The defendants further argue that damages are inherently a question of fact that cannot be resolved on summary judgment and that the plaintiff's proof of damages, supported only by the "conclusory" declaration of Catherine Hite and the documentation attached to the complaint, is insufficient. The defendants, however, do not refute any part of Catherine Hite's declaration or the plaintiff's assertions regarding the damages owed, and they have presented no evidence to suggest that the liquidated-damages clause at Section 16 of the License Agreements functions as a penalty or unenforceable forfeiture. A dispute of fact is "genuine" only if based on evidence upon which a reasonable jury could return a verdict in favor of the non-moving party. Hedrick v. W. Reserve Care Sys., 355 F.3d 444, 451 (6th Cir. 2004). The defendants have not effectively refuted the evidence offered by the plaintiff.
Id. at *14-15. The court concluded that the defendants had not established the existence of a material dispute of fact and held that SNA was entitled to summary judgment on the breach of contract claims. Id. at *15.

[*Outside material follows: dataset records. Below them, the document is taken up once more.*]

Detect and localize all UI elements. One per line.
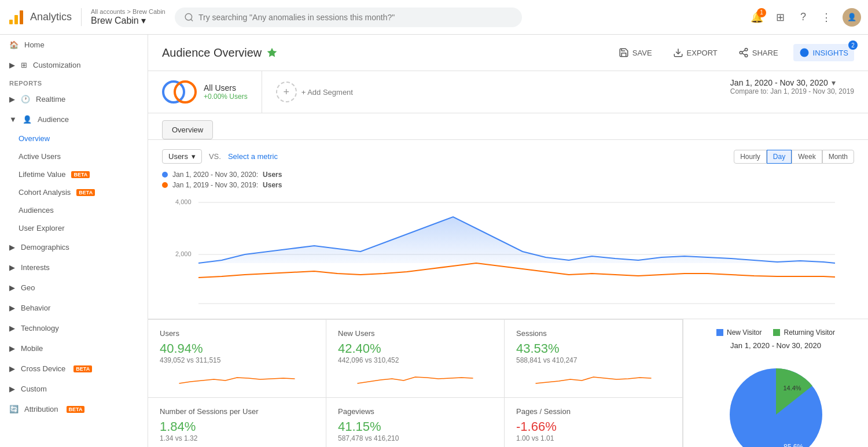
pie-date: Jan 1, 2020 - Nov 30, 2020	[730, 341, 821, 350]
sidebar-item-audience[interactable]: ▼ 👤 Audience	[0, 109, 148, 130]
sidebar-cross-label: Cross Device	[21, 364, 65, 373]
select-metric-button[interactable]: Select a metric	[228, 152, 278, 161]
sidebar-item-realtime[interactable]: ▶ 🕐 Realtime	[0, 89, 148, 109]
metric-value-pageviews: 41.15%	[338, 419, 492, 434]
time-btn-week[interactable]: Week	[792, 150, 822, 164]
metric-value-sessions: 43.53%	[516, 341, 671, 356]
svg-rect-0	[9, 20, 13, 24]
sidebar-item-attribution[interactable]: 🔄 Attribution BETA	[0, 399, 148, 419]
svg-text:March 2020: March 2020	[273, 309, 304, 309]
verified-icon	[266, 47, 278, 58]
date-range-section[interactable]: Jan 1, 2020 - Nov 30, 2020 ▾ Compare to:…	[716, 71, 868, 113]
svg-line-4	[191, 19, 193, 21]
segment-info: All Users +0.00% Users	[204, 83, 248, 101]
header-actions: SAVE EXPORT SHARE	[613, 44, 854, 61]
pie-chart: 85.6% 14.4%	[718, 357, 834, 447]
sidebar-item-cohort[interactable]: Cohort Analysis BETA	[0, 183, 148, 201]
apps-icon[interactable]: ⊞	[773, 10, 787, 24]
svg-text:April 2020: April 2020	[341, 309, 367, 309]
metric-card-users: Users 40.94% 439,052 vs 311,515	[148, 320, 326, 398]
breadcrumb-account[interactable]: Brew Cabin ▾	[91, 15, 165, 26]
top-nav: Analytics All accounts > Brew Cabin Brew…	[0, 0, 868, 35]
sidebar-item-technology[interactable]: ▶ Technology	[0, 318, 148, 338]
search-bar[interactable]	[175, 8, 522, 27]
notification-badge: 1	[757, 8, 766, 17]
sidebar-item-active-users[interactable]: Active Users	[0, 147, 148, 165]
add-segment-button[interactable]: + + Add Segment	[262, 71, 716, 113]
sidebar-item-interests[interactable]: ▶ Interests	[0, 257, 148, 278]
time-btn-hourly[interactable]: Hourly	[734, 150, 767, 164]
pie-label-returning: Returning Visitor	[784, 328, 835, 337]
sidebar-item-customization[interactable]: ▶ ⊞ Customization	[0, 55, 148, 75]
sparkline-sessions	[516, 369, 671, 386]
logo-text: Analytics	[30, 11, 72, 23]
chart-legend: Jan 1, 2020 - Nov 30, 2020: Users Jan 1,…	[162, 171, 854, 189]
sidebar-item-geo[interactable]: ▶ Geo	[0, 278, 148, 298]
time-btn-day[interactable]: Day	[767, 150, 792, 164]
segment-sub: +0.00% Users	[204, 93, 248, 101]
svg-text:14.4%: 14.4%	[783, 385, 801, 391]
time-btn-month[interactable]: Month	[822, 150, 854, 164]
svg-point-6	[745, 49, 748, 51]
insights-button[interactable]: 2 INSIGHTS	[793, 44, 854, 61]
legend-dot-orange	[162, 182, 168, 188]
metric-value-new-users: 42.40%	[338, 341, 492, 356]
sidebar-item-cross-device[interactable]: ▶ Cross Device BETA	[0, 359, 148, 379]
segments-row: All Users +0.00% Users + + Add Segment J…	[148, 71, 868, 113]
date-dropdown-icon: ▾	[832, 78, 836, 87]
svg-text:September 2020: September 2020	[663, 309, 706, 309]
share-button[interactable]: SHARE	[733, 44, 784, 61]
svg-text:October 2020: October 2020	[728, 309, 763, 309]
svg-point-7	[740, 51, 742, 54]
sidebar-home-label: Home	[24, 40, 45, 49]
sidebar-technology-label: Technology	[21, 324, 59, 333]
pie-section: New Visitor Returning Visitor Jan 1, 202…	[683, 319, 868, 447]
sidebar-item-home[interactable]: 🏠 Home	[0, 35, 148, 55]
main-content: Audience Overview SAVE EXPORT	[148, 35, 868, 447]
pie-color-returning	[773, 329, 780, 336]
metric-selector[interactable]: Users ▾	[162, 149, 202, 164]
svg-text:February 2020: February 2020	[203, 309, 240, 309]
all-users-segment[interactable]: All Users +0.00% Users	[148, 71, 262, 113]
sidebar-demographics-label: Demographics	[21, 243, 69, 252]
beta-badge-cohort: BETA	[76, 189, 95, 196]
svg-point-8	[745, 54, 748, 57]
sidebar-item-custom[interactable]: ▶ Custom	[0, 379, 148, 399]
main-layout: 🏠 Home ▶ ⊞ Customization REPORTS ▶ 🕐 Rea…	[0, 35, 868, 447]
sidebar-item-lifetime-value[interactable]: Lifetime Value BETA	[0, 165, 148, 183]
sidebar: 🏠 Home ▶ ⊞ Customization REPORTS ▶ 🕐 Rea…	[0, 35, 148, 447]
top-nav-right: 🔔 1 ⊞ ? ⋮ 👤	[750, 8, 861, 27]
expand-audience-icon: ▼	[9, 115, 17, 124]
save-icon	[619, 47, 629, 58]
sidebar-item-user-explorer[interactable]: User Explorer	[0, 219, 148, 237]
pie-legend-returning: Returning Visitor	[773, 328, 835, 337]
help-icon[interactable]: ?	[796, 10, 810, 24]
avatar[interactable]: 👤	[843, 8, 861, 27]
expand-interests-icon: ▶	[9, 263, 15, 272]
metric-card-pageviews: Pageviews 41.15% 587,478 vs 416,210	[326, 398, 505, 447]
pie-label-new: New Visitor	[727, 328, 762, 337]
sidebar-item-demographics[interactable]: ▶ Demographics	[0, 237, 148, 257]
pie-legend: New Visitor Returning Visitor	[716, 328, 835, 337]
svg-rect-2	[20, 10, 23, 24]
more-icon[interactable]: ⋮	[819, 10, 833, 24]
sidebar-item-mobile[interactable]: ▶ Mobile	[0, 338, 148, 359]
beta-badge-lifetime: BETA	[71, 171, 90, 178]
metric-label: Users	[168, 152, 188, 161]
segment-circle-orange	[174, 80, 197, 104]
tab-overview[interactable]: Overview	[162, 120, 213, 139]
search-input[interactable]	[198, 13, 513, 22]
line-chart: 4,000 2,000	[162, 194, 854, 309]
audience-icon: 👤	[23, 115, 32, 124]
sidebar-custom-label: Custom	[21, 385, 47, 393]
metric-label-new-users: New Users	[338, 329, 492, 338]
export-button[interactable]: EXPORT	[667, 44, 723, 61]
save-button[interactable]: SAVE	[613, 44, 658, 61]
sidebar-audience-label: Audience	[38, 115, 69, 124]
metric-value-pages-session: -1.66%	[516, 419, 671, 434]
sidebar-item-overview[interactable]: Overview	[0, 130, 148, 147]
notification-icon[interactable]: 🔔 1	[750, 10, 764, 24]
sidebar-item-audiences[interactable]: Audiences	[0, 201, 148, 219]
sidebar-item-behavior[interactable]: ▶ Behavior	[0, 298, 148, 318]
export-label: EXPORT	[687, 49, 718, 57]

We find it significant that, in Shoney's North America, the party moving for summary judgment, SNA, supported its motion with a declaration and explanation of how the party calculated the amounts of liquidated damages. In the present case, the moving party, Seller, supported its motion only with a statement of undisputed material facts and the Agreement and amendments. These contracts do not contain a metric for calculating the amount of liquidated damages or an explanation of the basis for the amounts provided. Rather, the contracts simply establish amounts of liquidated damages agreed to by the parties as the negotiations continued.

In its opinion, the trial court likened this case to Kendrick v. Alexander, 844 S.W.2d 187 (Tenn. Ct. App. 1992), which also involved a real estate purchase agreement. The original contract required $10,000 in earnest money with a total purchase price of $500,000. Kendrick, 844 S.W.2d at 188. The parties later extended the closing date and provided for additional liquidated damages in the total amount of $50,000. Id. at 189-90. This Court found that, under the circumstances, the $60,000 in liquidated damages was "reasonable in relation to the terms of the parties' contract." Id. at 190. The court noted that "the parties' renegotiation of the liquidated damages provision comprised part of the consideration for Defendants' extensions of the closing date." Id. at 190-91. In distinguishing the circumstances before it from those in Harmon v. Eggers, the court emphasized that "the amount of liquidated damages equals only twelve percent (12%) of the purchase price." Id. at 191. The court reversed the trial court's determination that the amount of liquidated damages constituted a penalty. Id.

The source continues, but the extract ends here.